Herbie Kay Photo

Herbie Kay Cause of Death, Age, Net Worth at Death, Dorothy Lamour First Husband

Herbie Kay Net Worth

Herbie Kay had an estimated net worth of $2 million at the time of his death. He was an American trumpeter and big band leader.

Herbie Kay Bio

Herbie Kay, born Herbert Kaumeyer (1904 – May 11, 1944, Dallas), was an American big band leader and trumpeter.

Kay’s career began in the mid-1920s while he was a student at Northwestern University, where he played in dance bands. From the late 1920s to the early 1940s, he led his own band and performed extensively in the Chicago area, including a long-running residency at the Blackhawk Restaurant.

Kay hired Dorothy Lamour as a vocalist in 1934, and they married in 1935; by 1936, Lamour had moved to Hollywood to pursue a film career, and their marriage ended in 1939.

He recorded for Vocalion and Columbia Records and toured throughout the Western US; his band’s songs included a specially-written novelty dance tune, “Rhythm Steps”.

He led a band of four saxophones, four brass instruments, and three rhythm instruments for the majority of his career. Shirley Lloyd, Fuzzy Combs, King Harvey, and “The Three Kays” were among the singers. In the early 1940s, he disbanded the group and relocated to Dallas, where he died in 1944.

Herbie Kay Cause of death

Herbie’s cause of death was Melanoma on the face / Generalized melanoma, with metastases to the cord, spine, and brain.

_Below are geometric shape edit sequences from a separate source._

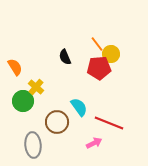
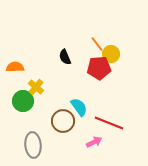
orange semicircle: rotated 60 degrees counterclockwise
brown circle: moved 6 px right, 1 px up
pink arrow: moved 1 px up
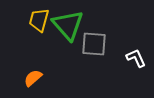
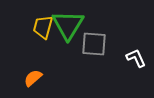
yellow trapezoid: moved 4 px right, 7 px down
green triangle: rotated 12 degrees clockwise
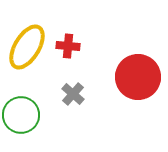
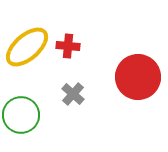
yellow ellipse: rotated 18 degrees clockwise
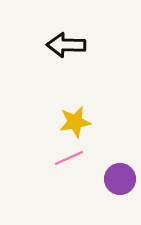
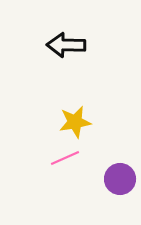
pink line: moved 4 px left
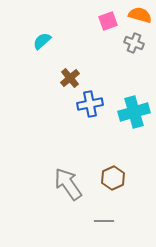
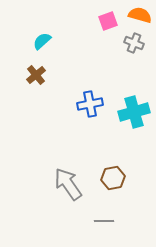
brown cross: moved 34 px left, 3 px up
brown hexagon: rotated 15 degrees clockwise
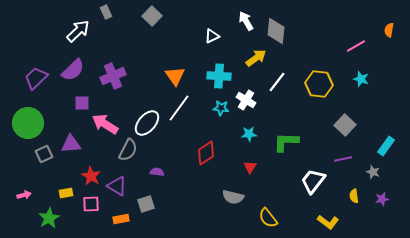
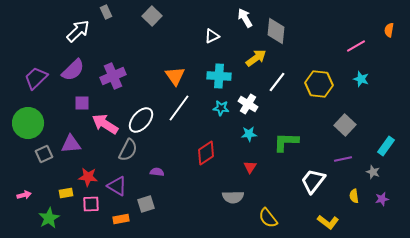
white arrow at (246, 21): moved 1 px left, 3 px up
white cross at (246, 100): moved 2 px right, 4 px down
white ellipse at (147, 123): moved 6 px left, 3 px up
red star at (91, 176): moved 3 px left, 1 px down; rotated 24 degrees counterclockwise
gray semicircle at (233, 197): rotated 15 degrees counterclockwise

Melanoma, the deadliest form of skin cancer, grows in the cells (melanocytes) that produce melanin, the pigment that gives your skin its color. Melanoma can also develop in the eyes and, in rare cases, inside the body, such as the nose or throat.

Herbie Kay age at death

Kay died on 11 May 1944 age 40 years, he passed away at his home in Normandy, Highland Park, Dallas. He was born on 3 Jan 1904 in Chicago.

Herbie Kay Wife

Herbie was married to Dorothy Lamour.

Lamour’s first marriage was to orchestra leader Herbie Kay, with whom she sang in her first orchestra. Their marriage ended in divorce in 1939.

Lamour met J. Edgar Hoover, the director of the Federal Bureau of Investigation, early in her career. Hoover pursued a romantic relationship with Lamour, according to Hoover’s biographer Richard Hack, and the two spent a night together in a Washington, D.C. hotel. When asked later if she and Hoover had a sexual relationship, Lamour replied, “I cannot deny it.” Lamour refers to Hoover only as “a lifelong friend” in her autobiography My Side of the Road (1980).

Lamour married Air Force captain and advertising executive William Ross Howard III in Beverly Hills on April 7, 1943. John Ridgely (1946-2018) and Richard Thomson Howard were the couple’s two sons (born 1949).

Lamour and Howard relocated to Sudbrook Park, a Baltimore, Maryland suburb, in 1957. The couple and their two sons moved to Hampton, another Dulaney Valley Baltimore suburb, in 1962, with their oldest son, John, attending Towson High School. She also had a residence in Palm Springs, California. Howard passed away in 1978.